On her first attempt, Victoria Valiente gave forty-two right answers. According to Hoeflin’s fifth norming of the Mega Test, she scored 176. In common parlance this meant that out of half a million people, only one had Victoria’s high level of intelligence, emotional stability, and physical coordination.
The old man who had asked that the test be taken—simply called Chief or Commander by the members of his inner circle, Commander in Chief in public. Godfather behind his back, Comedian in Chief in Miami, and Holy Father by an abjectly submissive historian—sat back in his executive chair to ponder Victoria’s results. On one hand, it was disappointing to find out that a semi-literate carpenter and a dressmaker had presented the world with a super genius, whereas none of his children had scored above 130. On the other, looking on the bright side of things, he found comfort in the fact that among the incompetent, grovelling, mealy-mouthed bastards that surrounded him, there was an individual scientifically proven to be extremely bright.
The Chief was further seduced when he began reading her secret personnel file. Born on January 1, 1959, her parents had named her Victoria because, on that day, dictator Fulgencio Batista fled Cuba. The revolutionaries proclaimed it Victory Day. Her father’s surname was Valiente, so her full name, both in Spanish and in English, literally meant Valiant Victory, and figuratively, Gallant Victory. Without meeting her personally, he had Victoria promoted to lieutenant colonel and transferred to the Miami desk.
In her new position, General Lastra disregarded Victoria’s objections twice. Colonel Morera overruled her on four occasions. The consequences were catastrophic.
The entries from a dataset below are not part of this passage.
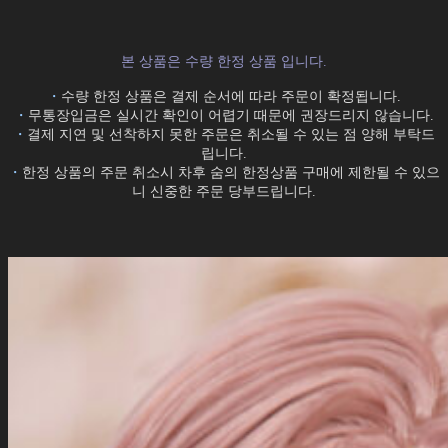
본 상품은 수량 한정 상품 입니다.
・
수량 한정 상품은 결제 순서에 따라 주문이 확정됩니다.
・
무통장입금은 실시간 확인이 어렵기 때문에 권장드리지 않습니다.
・
결제 지연 및 선착하지 못한 주문은 취소될 수 있는 점 양해 부탁드
립니다.
・
한정 상품의 주문 취소시 차후 숨의 한정상품 구매에 제한될 수 있으
니 신중한 주문 당부드립니다.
Three of those six recruits turned out to be double agents, two of whom managed to infiltrate a twelve-person network in Miami that the FBI, after a three-year stint, dismantled in 1998. On the evening he learned of the debacle from his minister of the interior, the Chief had Lastra and Morera summoned to his office.
“Did Micaela approve the recruitment of those sons of itches?” he had yelled, apoplectic with rage, when told who the FBI agents were.
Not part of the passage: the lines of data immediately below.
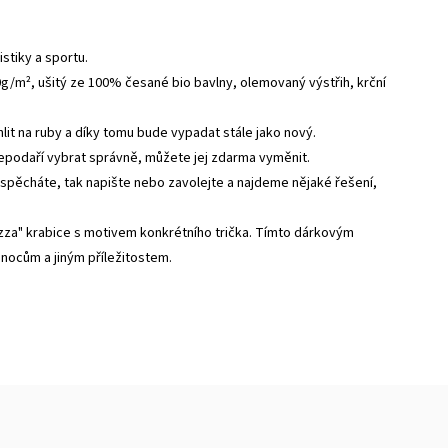
istiky a sportu.
0g/m², ušitý ze 100% česané bio bavlny, olemovaný výstřih, krční
ehlit na ruby a díky tomu bude vypadat stále jako nový.
nepodaří vybrat správně, můžete jej zdarma vyměnit.
 spěcháte, tak napište nebo zavolejte a najdeme nějaké řešení,
zza" krabice s motivem konkrétního trička. Tímto dárkovým
vánocům a jiným příležitostem.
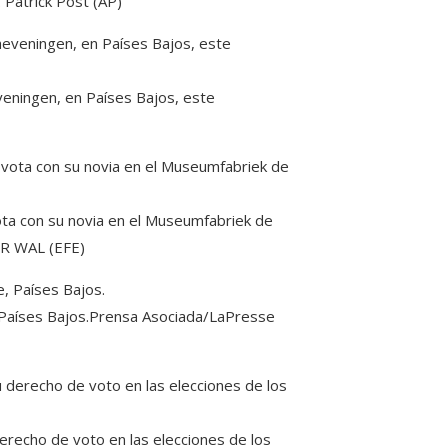
.
Patrick Post (AP)
veningen, en Países Bajos, este
vota con su novia en el Museumfabriek de
R WAL (EFE)
Países Bajos.
Prensa Asociada/LaPresse
derecho de voto en las elecciones de los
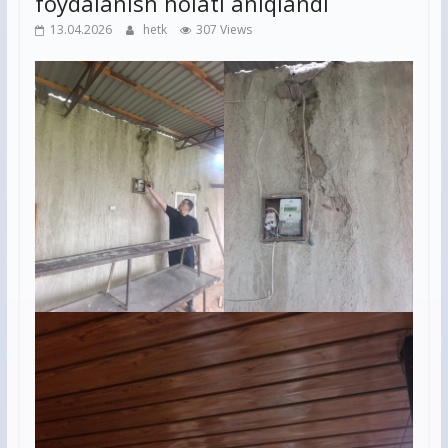
foydalanish holati aniqlandi
13.04.2026
hetk
307 Views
Looking at their well-polished boots, the general and the colonel had shaken their heads.
“I knew it!” the Chief growled triumphantly.
In the adjoining anteroom an overzealous aide, upon hearing his idol rant and dreading that he may suffer a stroke or a heart attack had the physician on duty come up. After hurried whispering, the physician knocked and entered the Olympus to take Zeus’s blood pressure.
“Get out of here!” the patient had thundered, arm rigidly pointing to the door, the instant he saw the newly arrived. The doctor paled, did a quick about-face, and closed the door behind him. A pregnant, six-minute pause followed as Number One hobbled around the room. Lastra and Morera kept their gazes on the floor. Finally the Chief came to a halt in front of the officers, giving them the eye.
“Look at me!“
His face flamed; his gray beard shook with ire.
“Whatever Micaela recommends, even if it is against your better judgment, you do it. You’ve made great sacrifices for the Revolution; I don’t want to send you into early retirement. But if you overrule Micaela again, you are finished. Is that clear?”
“Yes, Commander in Chief,” the culprits had chorused.
“Okay, let’s see now what we can do for our comrades.”